Pierwsze ognisko choroby wykryto na terenie miejskiej szkoły podstawowej w Pruszkowie.
- Dyrekcja szkoły poinformowała wszystkich rodziców za pomocą dziennika elektronicznego, że tego typu sytuacja miała miejsce. Przeprowadziliśmy kompleksową dezynfekcję szkoły, polegającą nie tylko na przewietrzeniu pomieszczeń, ale również dezynfekcji ławek, krzesełek, stołów. Ponadto wszystkich elementów, które dzieci dotykają, czyli poręczy, klamek, sanitariatów. Dezynfekcję będziemy prowadzić dalej, przez 14 dni – mówi Michał Landowski, wiceprezydent Pruszkowa
Chora była cała sześcioosobowa rodzina.
- Na sześć osób niezaszczepione są dwie najmłodsze córki, te które zachorowały jako pierwsze. Są niezaszczepione tylko i wyłącznie z powodów losowych.
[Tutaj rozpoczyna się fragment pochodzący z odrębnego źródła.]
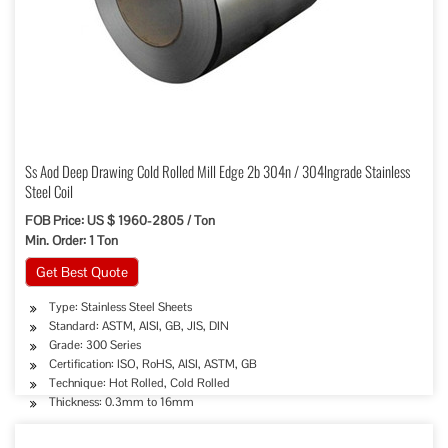
Ss Aod Deep Drawing Cold Rolled Mill Edge 2b 304n / 304lngrade Stainless
Steel Coil
FOB Price: US $ 1960-2805 / Ton
Min. Order: 1 Ton
Get Best Quote
Type: Stainless Steel Sheets
Standard: ASTM, AISI, GB, JIS, DIN
Grade: 300 Series
Certification: ISO, RoHS, AISI, ASTM, GB
Technique: Hot Rolled, Cold Rolled
Thickness: 0.3mm to 16mm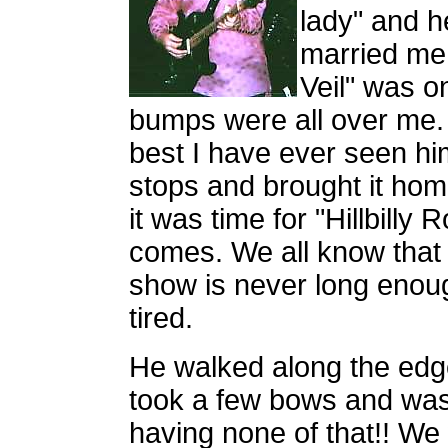
lady" and h
married me
Veil" was on
bumps were all over me. 
best I have ever seen him
stops and brought it hom
it was time for "Hillbilly
comes. We all know that
show is never long enou
tired.
He walked along the edg
took a few bows and was
having none of that!! We w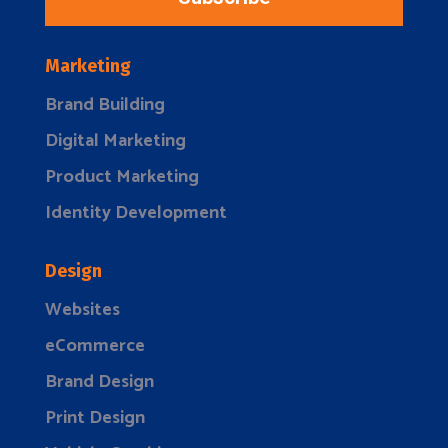
Marketing
Brand Building
Digital Marketing
Product Marketing
Identity Development
Design
Websites
eCommerce
Brand Design
Print Design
Jeżeli lekarz nie dopuści do szczepienia dziecka z katarem to nie dopuści też jego rodzeństwa, które kataru nie ma, ale prawdopodobnie będzie go mieć. Tak się złożyło, że te szczepienia odwlekły się w czasie – twierdzi matka.
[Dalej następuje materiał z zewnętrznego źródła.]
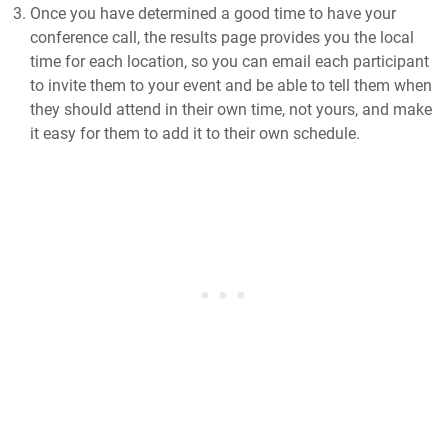
Once you have determined a good time to have your
conference call, the results page provides you the local
time for each location, so you can email each participant
to invite them to your event and be able to tell them when
they should attend in their own time, not yours, and make
it easy for them to add it to their own schedule.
Członkowie rodziny w różny sposób przechodzili chorobę.
- Dziewczyny strasznie źle się czuły, bo miały gorączkę przez półtora tygodnia. Przelewały się przez ręce, dusiły się, bo zapalenie spojówek było straszne. Kaszel też był okrutny, bo podnosiło je z łóżka do pionu. Zbierało im się na wymioty. Mocno się męczyły. A reszta przeszła to jak zwykłe przeziębienie. Mnie najbardziej wypryszczyło z całej szczepionej części. Jedna z córek, która miała szczepioną tylko jedną dawkę nie zachorowała w ogóle, nawet stanu podgorączkowego nie miała – mówi.
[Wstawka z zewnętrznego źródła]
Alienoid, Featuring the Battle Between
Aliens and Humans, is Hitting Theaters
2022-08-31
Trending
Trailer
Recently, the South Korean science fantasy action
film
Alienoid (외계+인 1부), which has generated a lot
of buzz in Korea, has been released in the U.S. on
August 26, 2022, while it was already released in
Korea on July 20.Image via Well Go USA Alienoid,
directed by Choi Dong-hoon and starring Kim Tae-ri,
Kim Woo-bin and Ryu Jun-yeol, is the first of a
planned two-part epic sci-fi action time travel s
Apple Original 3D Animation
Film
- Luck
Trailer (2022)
Nagłośnienie sprawy spowodowało, że rodzice pytają o szczepionki w przychodniach.
- Wiemy o tym, że zagrożenie budzi lęk. Nie możemy doprowadzić do tego, żebyśmy mieli w społeczeństwo nieszczepione, chorujące z bardzo ciężkimi powikłaniami. Jeżeli zaczną występować przypadki śmiertelne to cofniemy się o 100-200 lat – uważa Agata Wolska, dyrektor Powiatowej Stacji Sanitarno-Epidemiologicznej w Pruszkowie.